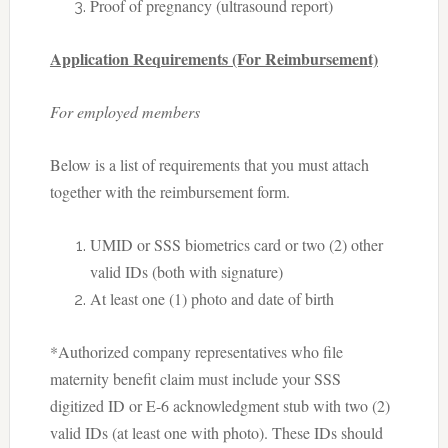
Proof of pregnancy (ultrasound report)
Application Requirements (For Reimbursement)
For employed members
Below is a list of requirements that you must attach
together with the reimbursement form.
UMID or SSS biometrics card or two (2) other
valid IDs (both with signature)
At least one (1) photo and date of birth
*Authorized company representatives who file
maternity benefit claim must include your SSS
digitized ID or E-6 acknowledgment stub with two (2)
valid IDs (at least one with photo). These IDs should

PROBLEM DESCRIPTION | The response must contain exactly the lines from the one with "maternity benefit claim must include your SSS" to the end of the entries above, both included, and nothing more.

ANSWER TO THE PROBLEM |
maternity benefit claim must include your SSS
digitized ID or E-6 acknowledgment stub with two (2)
valid IDs (at least one with photo). These IDs should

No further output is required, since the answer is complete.